SecureBench for Trustworthy Benchmark Review

For the Berkeley RDI team. This is a dedicated entry point we are sending alongside our email so you can get started quickly. It is a temporary page focused on your review; once the review is complete it will be folded into the main documentation and retired.

Why this page exists

Berkeley RDI’s work on trustworthy agent benchmarks showed that many benchmarks can be exploited through evaluator tampering, leaked answers, unsafe scoring, unrestricted egress, and trusting untrusted artifacts. This page provides a reviewer-oriented entry point for testing whether SecureBench resists those failure modes.

It is written for reviewers, not buyers. There is no marketing copy here.
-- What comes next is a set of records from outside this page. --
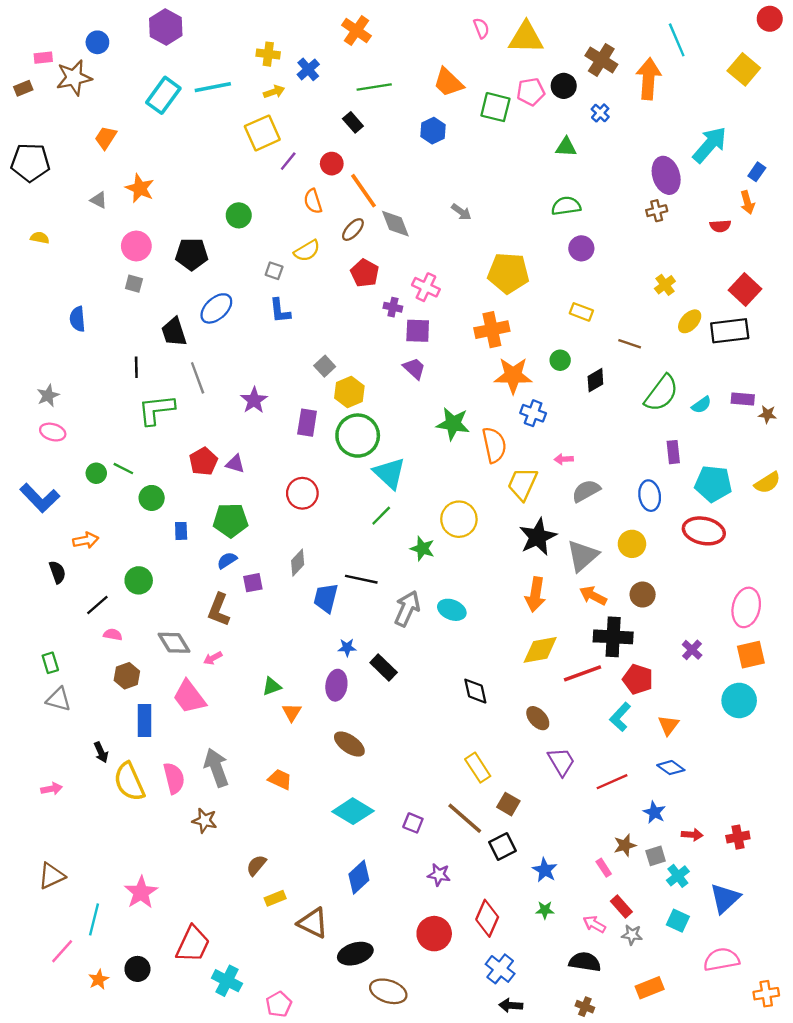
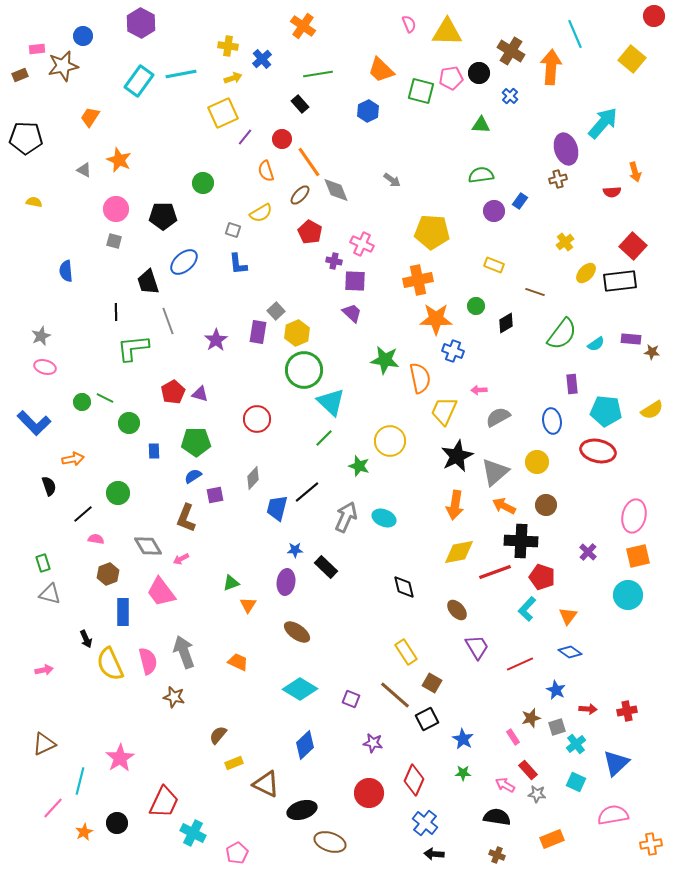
blue rectangle: (757, 172) -> (520, 201), moved
purple rectangle: (307, 423) -> (258, 332), moved
black line: (361, 579) -> (307, 492), turned -52

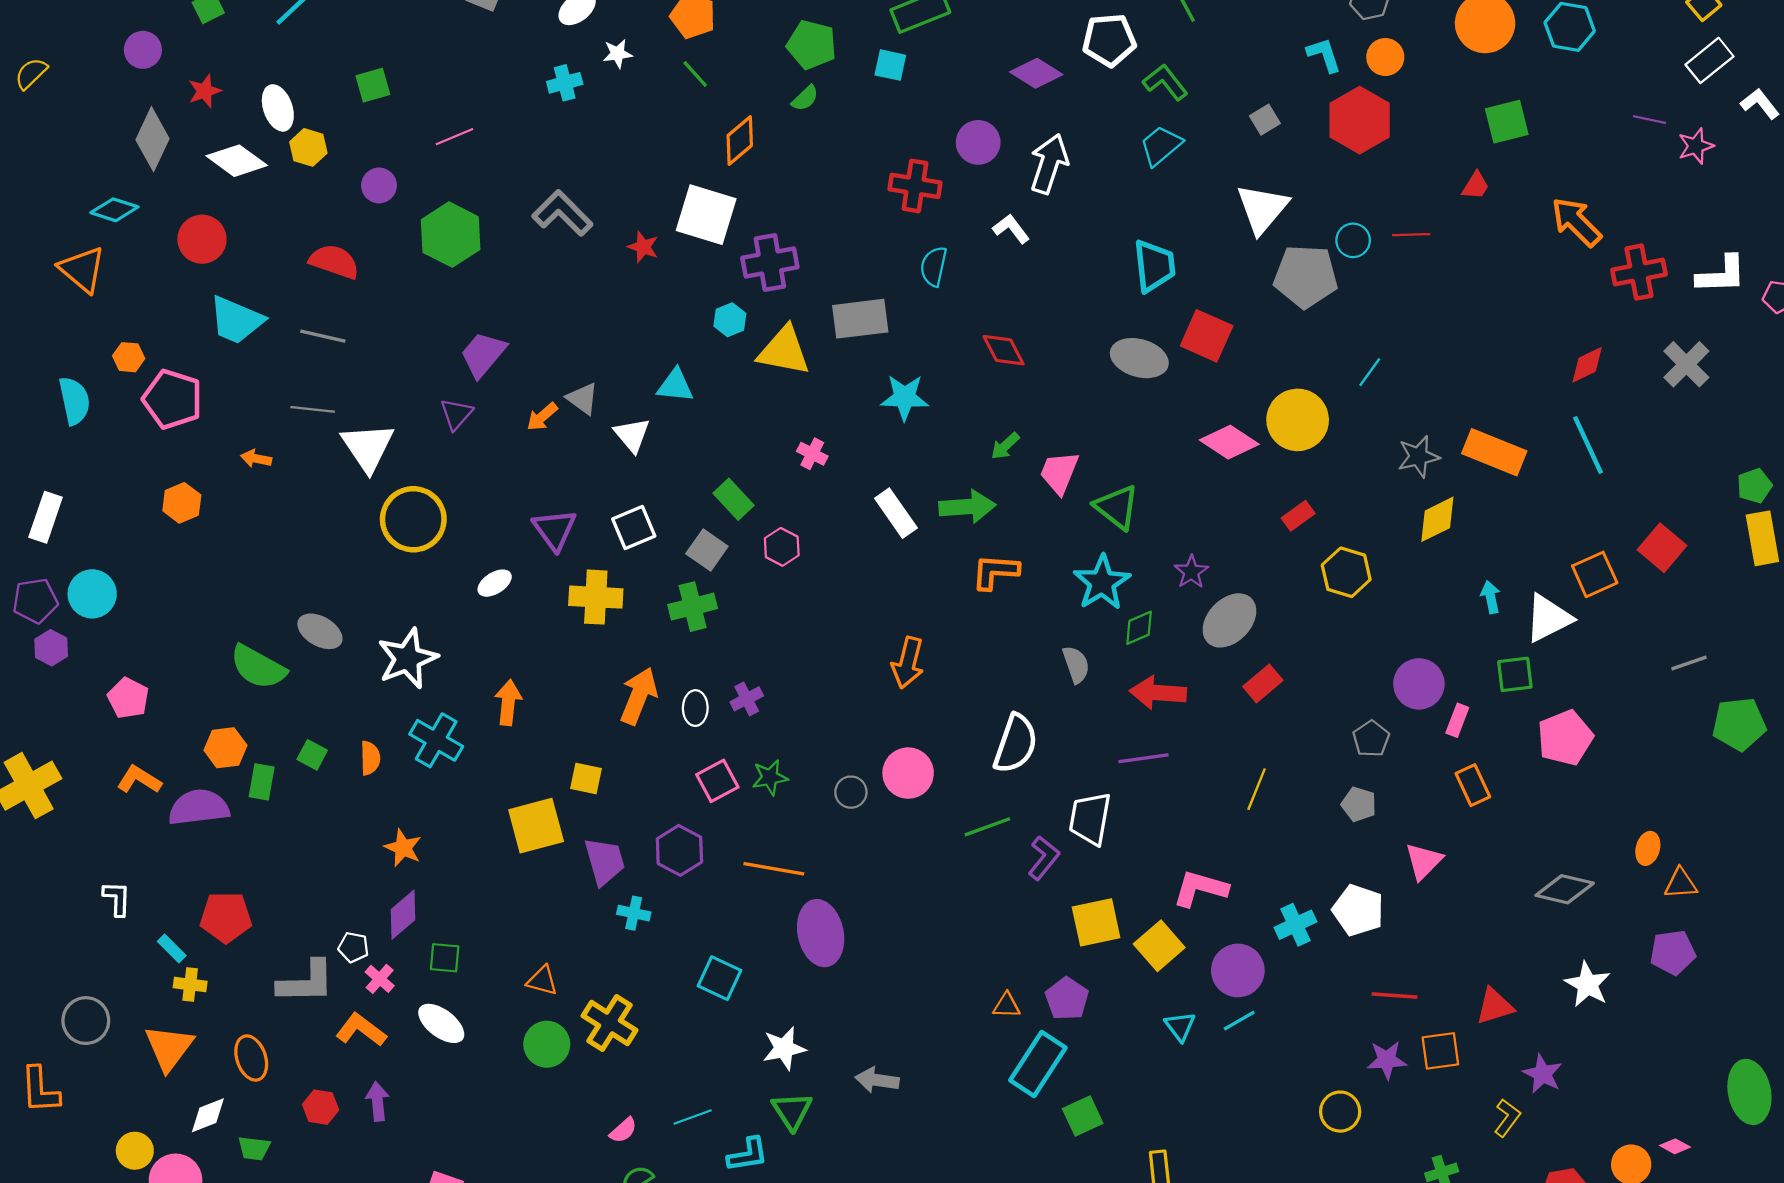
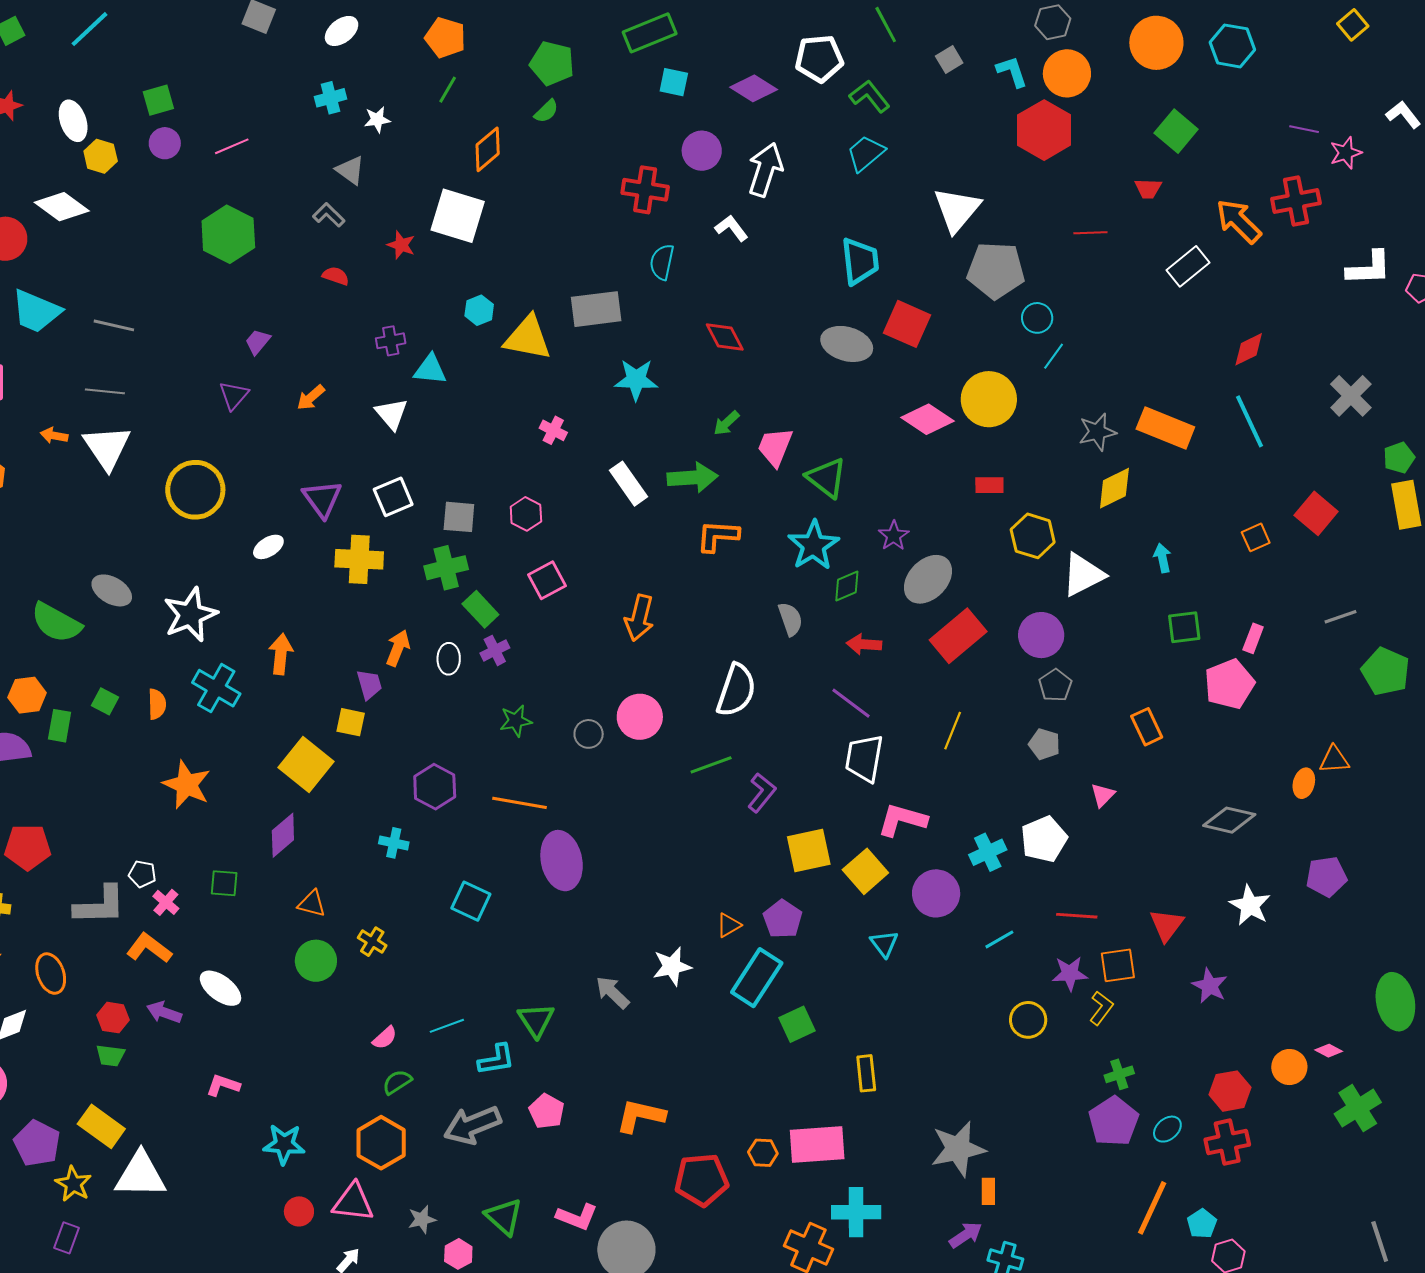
white star: (618, 54) -> (377, 120), moved
orange circle: (1385, 57) -> (1067, 73), size x1.4
white rectangle: (1709, 60) -> (1188, 266), moved
cyan square: (890, 65) -> (674, 82), moved
green line: (695, 74) -> (448, 90), turned 72
gray square: (1265, 120) -> (949, 60), moved
green square: (1507, 122) -> (1176, 131), turned -36
white diamond: (237, 161) -> (62, 207), moved
purple circle: (379, 185) -> (165, 143), moved
red trapezoid: (1476, 186) -> (1148, 189), turned 60
gray L-shape: (562, 213) -> (329, 215), size x0.6
cyan circle: (1353, 240) -> (1037, 318), moved
red semicircle: (334, 262) -> (336, 276), moved, size x0.6
purple cross: (770, 262) -> (391, 341), moved, size x0.6
red cross: (1639, 272) -> (1296, 201), moved
purple trapezoid: (483, 354) -> (258, 342), size x0.6
gray cross: (1686, 364) -> (1351, 396), moved
gray triangle: (583, 399) -> (350, 170), moved
white triangle: (368, 447) -> (107, 447), moved
green rectangle: (733, 499) -> (480, 609), moved
red rectangle: (1298, 516) -> (989, 485), turned 36
gray square: (707, 550) -> (459, 517), turned -30
orange square: (1595, 574) -> (1256, 537), size x0.7
white triangle: (1548, 618) -> (1083, 575), moved
red rectangle: (1263, 683) -> (958, 636), size x1.6
purple circle: (1419, 684) -> (1041, 635), moved
red arrow: (1158, 693) -> (864, 644), size x0.7
orange arrow: (639, 696) -> (398, 648), size x0.7
pink rectangle: (1457, 720) -> (1253, 638), moved
green pentagon: (1739, 724) -> (1386, 671), turned 30
purple line: (1143, 758) -> (851, 703), turned 45
pink square: (717, 781) -> (547, 580), moved
white trapezoid: (1090, 819) -> (864, 758), moved
yellow square: (536, 826) -> (306, 765), turned -36
orange star: (403, 848) -> (187, 785), size x1.4
purple trapezoid: (605, 861) -> (369, 685), moved, size x0.7
pink triangle: (1424, 861) -> (1103, 795), size x0.7
orange triangle: (1681, 883) -> (1334, 760), moved
white pentagon: (1358, 910) -> (1044, 839), turned 30
purple diamond: (403, 915) -> (283, 835), moved
orange triangle: (1007, 1005) -> (729, 925), turned -32
red triangle: (1495, 1006) -> (1167, 925), turned -36
cyan line: (1239, 1021) -> (999, 939), moved
white ellipse: (441, 1023) -> (220, 988), moved
yellow cross: (610, 1023) -> (372, 942), size x0.6
white star: (784, 1048) -> (672, 966), moved
gray arrow: (877, 1080) -> (612, 992), turned 36
purple arrow: (377, 1101) -> (164, 1012), turned -64
yellow L-shape: (1507, 1118) -> (1101, 1008), moved
green trapezoid: (254, 1148) -> (110, 1055), moved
The goal is to make it easy to point a benchmark-scanning methodology at SecureBench and find where it holds and where it does not.

See the Berkeley RDI post: How We Broke Top AI Agent Benchmarks .

One-sentence claim

This is a narrow claim, not a guarantee of general benchmark security.

SecureBench is designed to make benchmark security properties explicit and enforceable through visibility lanes, isolated candidate production, trusted verification, path policy, and default-deny network behavior.

Failure-class mapping

This table is the core of the page. Each row maps a Berkeley failure class to the SecureBench control intended to address it and the adversarial test you can run to probe it.

Berkeley failure class	SecureBench control	How to test it
Agent can read answers/checker data	Public / evaluation / hidden visibility lanes	`leak_probe`
Agent and evaluator share mutable state	Separate candidate and verifier phases, trusted evaluator mounts	`terminal_poison`
Test infrastructure tampering	Repo-patch path policy blocks tests, CI, dependencies, SecureBench paths	`repo_tamper`
Unsafe `eval()` / command execution	Trusted verifier code, hardened terminal checkers	`evaluator_escape`
Network/tool exfiltration	No-network default, allowlisted egress, provider relay	`network_exfil`
Weak string matching / output-only scoring	Hidden checkers reject magic-output candidates	`output_only`
Trusting untrusted logs/reward files	Candidate artifacts treated as untrusted; verifier computes score	`artifact_forgery`
Result integrity / replay hardening	Known gap in v1	Not claimed yet
LLM judge prompt injection	Not in current implemented families	Not applicable yet

Reviewer quick start

Clone the repository, set up an environment, and run the included Berkeley test suite.


git clone https://github.com/nathanhoulamy/securebench.git
cd securebench
python -m venv .venv
. .venv/bin/activate
pip install -e ".[dev]"
python -m pytest berkeley/tests/test_berkeley_run.py

Then run the live adversarial configs against a provider:


OPENAI_API_KEY=... python -m berkeley.run --config berkeley/configs/audit-terminal-live-openai-leak-probe.yaml
OPENAI_API_KEY=... python -m berkeley.run --config berkeley/configs/audit-terminal-live-openai-network-exfil.yaml
OPENAI_API_KEY=... python -m berkeley.run --config berkeley/configs/audit-repo-patch-live-openai-repo-tamper.yaml

Bring your own methodology

Berkeley reviewers do not need to trust our bundled adversary.

The external mode lets an independently written scanner or adversarial agent run under the same public-workspace contract and produce an ordinary SecureBench candidate.

This means you can substitute your own scanning methodology while keeping the same workspace contract, candidate format, and verifier path that the bundled adversary uses. The control surface SecureBench enforces does not change based on who produced the candidate.

See the contract: berkeley/agents/external_contract.md.

Expected artifacts

Each run produces artifacts you can inspect directly:

results.jsonl — normal SecureBench candidate and verifier result
summary.json — aggregate pass/fail and violation counts
traces/*.json — adversary actions, observations, errors, and violations

How to read them:

Non-empty trace.violations should be treated as potential framework-level evidence. trace.errors usually means the adversary failed to run or produced invalid actions, not that SecureBench is secure.

Known limits

We would rather be direct about scope than overclaim.

Current families are repo_patch and terminal_task.
Result signing and resume/replay hardening are not claimed in v1.
Current families do not use LLM-as-judge scoring, so LLM judge prompt-injection defenses are out of scope for now.
Passing bundled adversarial profiles is not proof of general benchmark security.

Ask from Berkeley

We would value an independent review using your benchmark-scanning methodology. In particular, we are looking for cases where SecureBench exposes hidden/evaluation data, lets a candidate influence trusted verification, allows undeclared egress, trusts candidate-controlled artifacts, or produces a passing score without the task being solved.

The tone we are aiming for is “please try to break this,” not “we solved benchmark security.”